Italy suspends use of AstraZeneca COVID vaccine nationwide

ROME: Italy on Monday suspended the use of the AstraZeneca COVID-19 vaccine, making it the latest European country to put the product on hold following reports of recipients falling ill.

The announcement came shortly after Germany took the same step, and followed the seizure of hundreds of thousands of doses of the vaccine by Italian prosecutors in the northern region of Piedmont.

The Italian medicines authority AIFA said it was taking the decision as a “precautionary and temporary measure” pending rulings by the European Medicines Agency.

AstraZeneca’s shot was among the first and cheapest to be developed and launched at volume since the coronavirus was first identified in central China at the end of 2019 and is set to be the mainstay of vaccination programmes in much of the developing world. The virus has killed more than 2.7 million people.

Thailand became the first country outside Europe to delay rolling out the vaccine on Friday, when its political leaders were due to have the first shots, but the government said on Monday they would receive the AstraZeneca vaccine on Tuesday.

Indonesia, however, said it would delay administering the shot due to the reports of blood clots among some recipients in Europe and would await a review from the WHO.

The WHO had already said there was no indication the events were caused by the vaccination, a view also expressed by the European Medicines Agency (EMA), which said the number of reported blood clots was no higher than seen in the general population.

The handful of reported side-effects in Europe have upset vaccination programmes already under pressure over slow rollouts and vaccine scepticism in some countries.
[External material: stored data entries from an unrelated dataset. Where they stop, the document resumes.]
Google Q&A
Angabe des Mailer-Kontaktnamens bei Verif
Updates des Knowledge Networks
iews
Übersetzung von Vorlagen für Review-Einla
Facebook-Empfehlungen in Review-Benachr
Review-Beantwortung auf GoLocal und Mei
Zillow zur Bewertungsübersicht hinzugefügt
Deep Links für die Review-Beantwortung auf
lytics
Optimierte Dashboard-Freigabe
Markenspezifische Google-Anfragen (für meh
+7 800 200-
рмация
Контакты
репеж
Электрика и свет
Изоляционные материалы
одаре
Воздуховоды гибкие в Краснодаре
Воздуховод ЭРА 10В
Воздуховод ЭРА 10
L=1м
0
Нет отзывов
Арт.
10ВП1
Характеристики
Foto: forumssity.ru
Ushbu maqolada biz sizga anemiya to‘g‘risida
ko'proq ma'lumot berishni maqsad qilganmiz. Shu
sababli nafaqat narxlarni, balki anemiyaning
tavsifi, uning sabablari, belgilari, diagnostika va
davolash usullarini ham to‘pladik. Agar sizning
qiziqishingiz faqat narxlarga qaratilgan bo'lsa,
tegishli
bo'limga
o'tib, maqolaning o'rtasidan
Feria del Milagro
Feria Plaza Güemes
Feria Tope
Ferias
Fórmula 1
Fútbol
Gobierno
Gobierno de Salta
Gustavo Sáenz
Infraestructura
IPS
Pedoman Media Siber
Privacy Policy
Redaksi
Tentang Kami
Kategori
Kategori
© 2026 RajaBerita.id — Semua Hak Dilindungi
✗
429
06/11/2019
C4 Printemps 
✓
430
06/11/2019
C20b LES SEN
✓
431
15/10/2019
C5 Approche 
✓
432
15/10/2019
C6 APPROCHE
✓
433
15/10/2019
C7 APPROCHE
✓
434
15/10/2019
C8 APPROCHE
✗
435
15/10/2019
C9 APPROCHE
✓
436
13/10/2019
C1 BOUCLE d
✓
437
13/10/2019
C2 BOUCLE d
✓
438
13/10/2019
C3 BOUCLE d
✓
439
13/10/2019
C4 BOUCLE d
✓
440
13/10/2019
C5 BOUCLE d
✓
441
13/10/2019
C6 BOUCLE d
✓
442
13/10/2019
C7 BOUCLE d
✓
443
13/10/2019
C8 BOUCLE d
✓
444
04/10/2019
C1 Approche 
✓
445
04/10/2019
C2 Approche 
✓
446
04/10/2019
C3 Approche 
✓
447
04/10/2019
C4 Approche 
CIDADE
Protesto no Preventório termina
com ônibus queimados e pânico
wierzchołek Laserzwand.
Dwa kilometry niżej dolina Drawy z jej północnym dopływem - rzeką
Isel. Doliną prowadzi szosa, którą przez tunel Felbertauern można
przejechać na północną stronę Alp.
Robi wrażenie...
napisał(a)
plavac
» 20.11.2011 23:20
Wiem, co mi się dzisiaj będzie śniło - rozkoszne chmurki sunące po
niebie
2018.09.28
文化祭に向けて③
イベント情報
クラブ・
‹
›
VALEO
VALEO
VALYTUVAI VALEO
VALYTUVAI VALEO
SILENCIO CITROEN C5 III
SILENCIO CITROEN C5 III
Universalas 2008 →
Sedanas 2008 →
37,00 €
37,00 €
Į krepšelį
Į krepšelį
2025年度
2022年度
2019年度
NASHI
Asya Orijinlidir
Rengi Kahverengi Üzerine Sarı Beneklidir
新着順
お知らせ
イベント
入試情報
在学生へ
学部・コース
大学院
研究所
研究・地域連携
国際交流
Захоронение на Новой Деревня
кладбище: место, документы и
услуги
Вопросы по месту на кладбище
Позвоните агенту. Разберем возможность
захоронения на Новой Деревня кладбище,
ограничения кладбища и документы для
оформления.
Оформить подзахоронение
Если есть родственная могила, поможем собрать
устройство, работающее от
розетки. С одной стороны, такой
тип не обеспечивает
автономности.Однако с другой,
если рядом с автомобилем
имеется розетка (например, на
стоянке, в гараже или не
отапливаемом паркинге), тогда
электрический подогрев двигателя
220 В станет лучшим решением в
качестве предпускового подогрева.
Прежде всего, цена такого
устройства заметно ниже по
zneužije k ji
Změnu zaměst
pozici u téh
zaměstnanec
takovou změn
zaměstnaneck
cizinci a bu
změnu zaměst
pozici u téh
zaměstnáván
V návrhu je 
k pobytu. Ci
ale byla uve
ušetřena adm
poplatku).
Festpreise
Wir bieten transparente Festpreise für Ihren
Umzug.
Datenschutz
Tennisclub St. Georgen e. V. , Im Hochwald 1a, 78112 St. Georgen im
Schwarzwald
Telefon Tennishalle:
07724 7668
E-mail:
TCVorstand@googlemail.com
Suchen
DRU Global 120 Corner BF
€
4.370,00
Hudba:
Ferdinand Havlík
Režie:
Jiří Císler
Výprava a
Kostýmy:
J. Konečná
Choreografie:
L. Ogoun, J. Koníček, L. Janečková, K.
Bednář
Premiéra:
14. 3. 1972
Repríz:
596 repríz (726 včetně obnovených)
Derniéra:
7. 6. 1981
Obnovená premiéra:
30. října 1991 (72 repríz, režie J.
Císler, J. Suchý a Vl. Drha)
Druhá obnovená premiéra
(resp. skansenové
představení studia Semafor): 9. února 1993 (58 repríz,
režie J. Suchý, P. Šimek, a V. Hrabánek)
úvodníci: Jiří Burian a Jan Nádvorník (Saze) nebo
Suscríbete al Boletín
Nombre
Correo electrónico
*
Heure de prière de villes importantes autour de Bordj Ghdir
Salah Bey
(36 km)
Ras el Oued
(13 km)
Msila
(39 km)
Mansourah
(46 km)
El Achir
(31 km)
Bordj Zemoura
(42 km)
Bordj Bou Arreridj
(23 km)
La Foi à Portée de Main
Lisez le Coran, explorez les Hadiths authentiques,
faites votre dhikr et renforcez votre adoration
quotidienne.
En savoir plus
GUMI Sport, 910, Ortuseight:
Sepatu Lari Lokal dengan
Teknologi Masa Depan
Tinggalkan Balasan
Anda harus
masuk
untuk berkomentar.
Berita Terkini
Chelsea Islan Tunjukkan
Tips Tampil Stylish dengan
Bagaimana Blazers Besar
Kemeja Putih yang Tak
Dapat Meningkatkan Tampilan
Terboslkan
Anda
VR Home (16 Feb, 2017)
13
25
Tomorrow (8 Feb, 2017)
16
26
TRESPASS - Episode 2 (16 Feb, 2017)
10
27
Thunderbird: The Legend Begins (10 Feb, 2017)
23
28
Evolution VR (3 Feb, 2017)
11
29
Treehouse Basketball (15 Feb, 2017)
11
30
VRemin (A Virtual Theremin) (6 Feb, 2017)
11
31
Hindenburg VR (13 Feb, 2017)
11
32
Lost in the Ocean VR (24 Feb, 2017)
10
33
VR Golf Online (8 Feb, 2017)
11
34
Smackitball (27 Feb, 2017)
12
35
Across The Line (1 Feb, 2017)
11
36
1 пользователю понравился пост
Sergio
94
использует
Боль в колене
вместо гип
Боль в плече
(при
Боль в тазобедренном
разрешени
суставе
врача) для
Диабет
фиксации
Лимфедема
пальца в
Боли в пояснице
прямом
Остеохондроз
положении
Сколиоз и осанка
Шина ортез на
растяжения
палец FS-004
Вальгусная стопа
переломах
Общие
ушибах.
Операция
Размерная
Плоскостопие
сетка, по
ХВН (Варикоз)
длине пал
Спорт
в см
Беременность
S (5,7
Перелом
The Netherlands said on Monday it had seen 10 cases of possible noteworthy adverse side-effects from the AstraZeneca vaccine, hours after the government put its vaccination programme on hold following reports of potential side-effects in other countries.

Denmark reported “highly unusual” symptoms in a 60-year-old citizen who died from a blood clot after receiving the vaccine, the same phrase used on Saturday by Norway about three people under the age of 50 it said were being treated in hospital.

“It was an unusual course of illness around the death that made the Danish Medicines Agency react,” the agency said in a statement late on Sunday.

AstraZeneca said earlier it had conducted a review covering more than 17 million people vaccinated in the European Union and the UK which had shown no evidence of an increased risk of blood clots.